If ansible is hanging on initial load of a playbook, check the ansible --version output to verify that ansible was installed correctly.
If ansible is stalled without any indication that tasks are executing on the remote machines, check the ps aux or top outputs for signs of high cpu or memory consumption.
Executor is a large swath of python code that involves queuing, forking and serialization. If you suspect that executor is hanging, there are a couple ways to introspect it:
- ansible[-playbook] -vvvv
- adding print statements or python-q at various points in the code.
Using -vvvv is always the first step in troubleshooting any ansible issue. If -vvvv shows that tasks are starting on each host, then executor is probably working correctly. Further introspection from ANSIBLE_DEBUG=1 will allow you to see what is going on in the queuing/iteration code.
-vvvv and ANSIBLE_DEBUG=1 and print|python-q injection are again the way to introspect action plugins.
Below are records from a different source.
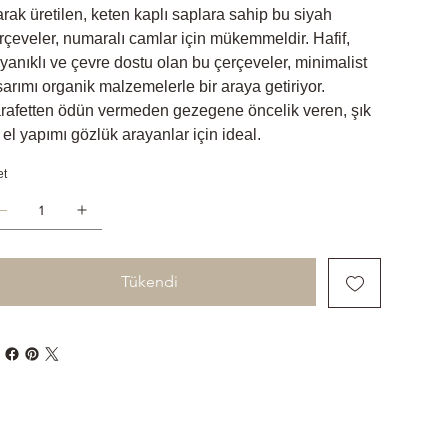
arak üretilen, keten kaplı saplara sahip bu siyah
rçeveler, numaralı camlar için mükemmeldir. Hafif,
yanıklı ve çevre dostu olan bu çerçeveler, minimalist
sarımı organik malzemelerle bir araya getiriyor.
rafetten ödün vermeden gezegene öncelik veren, şık
 el yapımı gözlük arayanlar için ideal.
et
Tükendi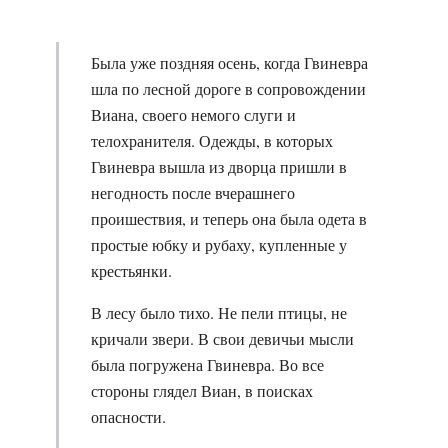
Была уже поздняя осень, когда Гвиневра
шла по лесной дороге в сопровождении
Виана, своего немого слуги и
телохранителя. Одежды, в которых
Гвиневра вышла из дворца пришли в
негодность после вчерашнего
проишествия, и теперь она была одета в
простые юбку и рубаху, купленные у
крестьянки.
В лесу было тихо. Не пели птицы, не
кричали звери. В свои девичьи мысли
была погружена Гвиневра. Во все
стороны глядел Виан, в поисках
опасности.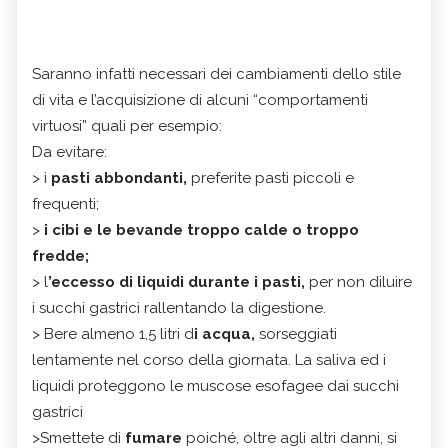
Saranno infatti necessari dei cambiamenti dello stile
di vita e l’acquisizione di alcuni “comportamenti
virtuosi” quali per esempio:
Da evitare:
> i
pasti abbondanti,
preferite pasti piccoli e
frequenti;
>
i
cibi e le bevande troppo calde o troppo
fredde;
> l
’eccesso di liquidi durante i pasti,
per non diluire
i succhi gastrici rallentando la digestione.
> Bere almeno 1,5 litri d
i acqua,
sorseggiati
lentamente nel corso della giornata. La saliva ed i
liquidi proteggono le muscose esofagee dai succhi
gastrici
>Smettete di
fumare
poiché, oltre agli altri danni, si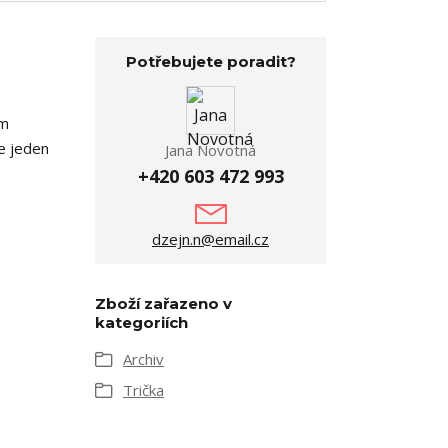
Potřebujete poradit?
ím
je jeden
Jana Novotná
+420 603 472 993
dzejn.n@email.cz
Zboží zařazeno v
kategoriích
Archiv
Trička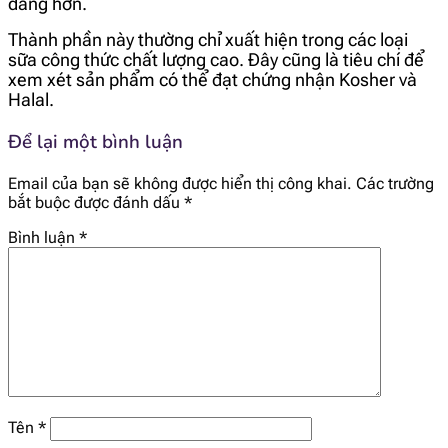
dàng hơn.
Thành phần này thường chỉ xuất hiện trong các loại
sữa công thức chất lượng cao. Đây cũng là tiêu chí để
xem xét sản phẩm có thể đạt chứng nhận Kosher và
Halal.
Để lại một bình luận
Email của bạn sẽ không được hiển thị công khai.
Các trường
bắt buộc được đánh dấu
*
Bình luận
*
Tên
*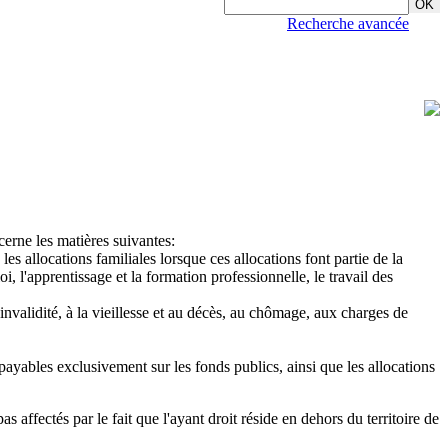
Recherche avancée
cerne les matières suivantes:
s allocations familiales lorsque ces allocations font partie de la
i, l'apprentissage et la formation professionnelle, le travail des
l'invalidité, à la vieillesse et au décès, au chômage, aux charges de
s payables exclusivement sur les fonds publics, ainsi que les allocations
s affectés par le fait que l'ayant droit réside en dehors du territoire de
-vvvv and ANSIBLE_DEBUG=1 and print|python-q injection are yet again the way to introspect connection plugins.
sshpass is a simplistic command that works similar to tcl/expect with a focus on checking for a prompt that ends with "assword:".
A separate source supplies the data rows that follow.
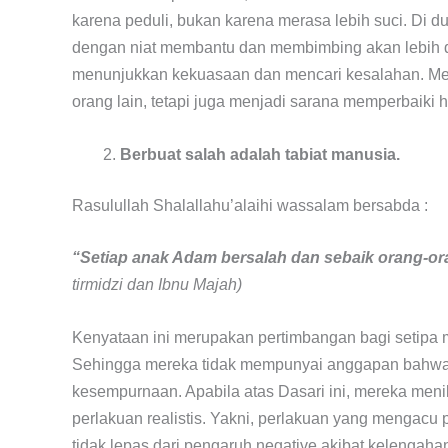
karena peduli, bukan karena merasa lebih suci. Di
dengan niat membantu dan membimbing akan lebih 
menunjukkan kekuasaan dan mencari kesalahan. Me
orang lain, tetapi juga menjadi sarana memperbaiki h
Berbuat salah adalah tabiat manusia.
Rasulullah Shalallahu’alaihi wassalam bersabda :
“Setiap anak Adam bersalah dan sebaik orang-ora
tirmidzi dan Ibnu Majah)
Kenyataan ini merupakan pertimbangan bagi setipa 
Sehingga mereka tidak mempunyai anggapan bahwa
kesempurnaan. Apabila atas Dasari ini, mereka men
perlakuan realistis. Yakni, perlakuan yang mengacu 
tidak lepas dari pengaruh negative akibat kelengaha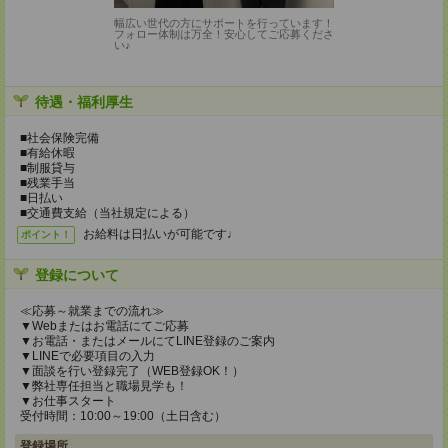
幅広い世代の方にサポートを行っています！
フォロー体制は万全！安心してご応募くださ
い♪
待遇・福利厚生
■社会保険完備
■有給休暇
■制服貸与
■残業手当
■日払い
■交通費支給（当社規定による）
お給料は日払いが可能です♩
ポイント！
登録について
≪応募～就業までの流れ≫
▼Webまたはお電話にてご応募
▼お電話・またはメールにてLINE登録のご案内
▼LINEで必要項目の入力
▼面談を行い登録完了（WEB登録OK！）
▼弊社専任担当と職場見学も！
▼お仕事スタート
受付時間：10:00～19:00（土日含む）
登録場所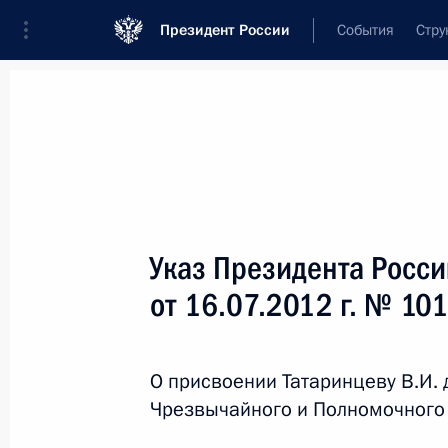
Президент России
События
Стру
Новости
Поручения Президента
Банк
Название документа или его номер
Указ Президента Росс
Текст в документе
от 16.07.2012 г. № 10
Вид документа
О присвоении Татаринцеву В.И.
Все
Чрезвычайного и Полномочного
Дата вступления в силу...
или 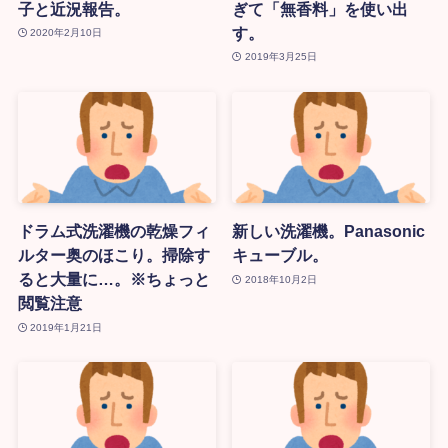
子と近況報告。
ぎて「無香料」を使い出
す。
2020年2月10日
2019年3月25日
ドラム式洗濯機の乾燥フィ
新しい洗濯機。Panasonic
ルター奥のほこり。掃除す
キューブル。
ると大量に…。※ちょっと
2018年10月2日
閲覧注意
2019年1月21日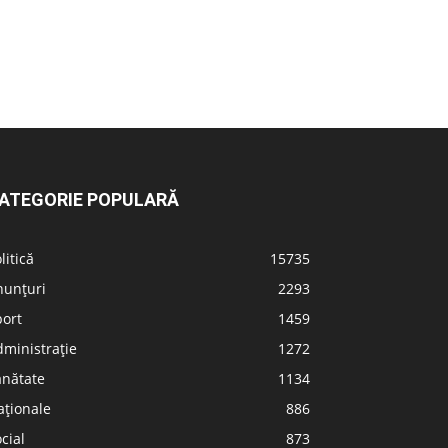
ATEGORIE POPULARĂ
litică
15735
nunțuri
2293
port
1459
ministrație
1272
ănătate
1134
aționale
886
cial
873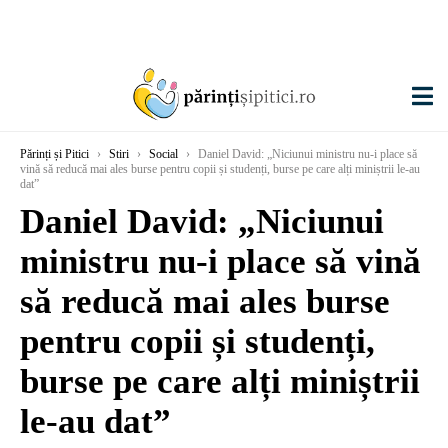
Părinți și Pitici
›
Stiri
›
Social
›
Daniel David: „Niciunui ministru nu-i place să
vină să reducă mai ales burse pentru copii și studenți, burse pe care alți miniștrii le-au
dat”
Daniel David: „Niciunui
ministru nu-i place să vină
să reducă mai ales burse
pentru copii și studenți,
burse pe care alți miniștrii
le-au dat”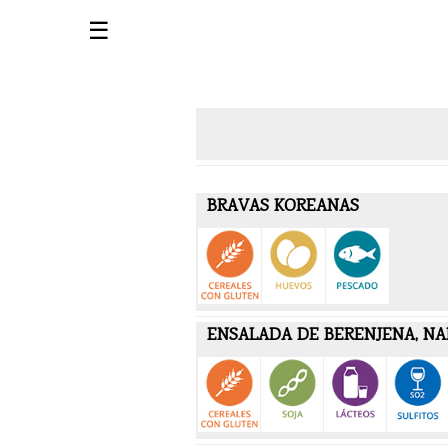
☰
BRAVAS KOREANAS
ENSALADA DE BERENJENA, NA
In the ssh connection plugin we configure sshpass to use a file descriptor for the password instead of a cli option.
if self._play_context.password: if not self._sshpass_available(): raise AnsibleError("to use the 'ssh' connection type with passwords, you must install the sshpass program") self.sshpass_pipe = os.pipe() b_command += [b'sshpass', b'-d' + to_bytes(self.sshpass_pipe, nonstring='simplerepr', errors='surrogate_or_strict')]
In certain environments the ssh clients are configured to have non-standard credential prompts, such as two-factor auth or something that doesn't end in 'assword:'. The behavior in those cases is that sshpass loops continuously looking for a set of characters that never shows up. If you suspect this to be the case, run the full ansible ssh command directly without sshpass to confirm. Use -vvvv to see that command.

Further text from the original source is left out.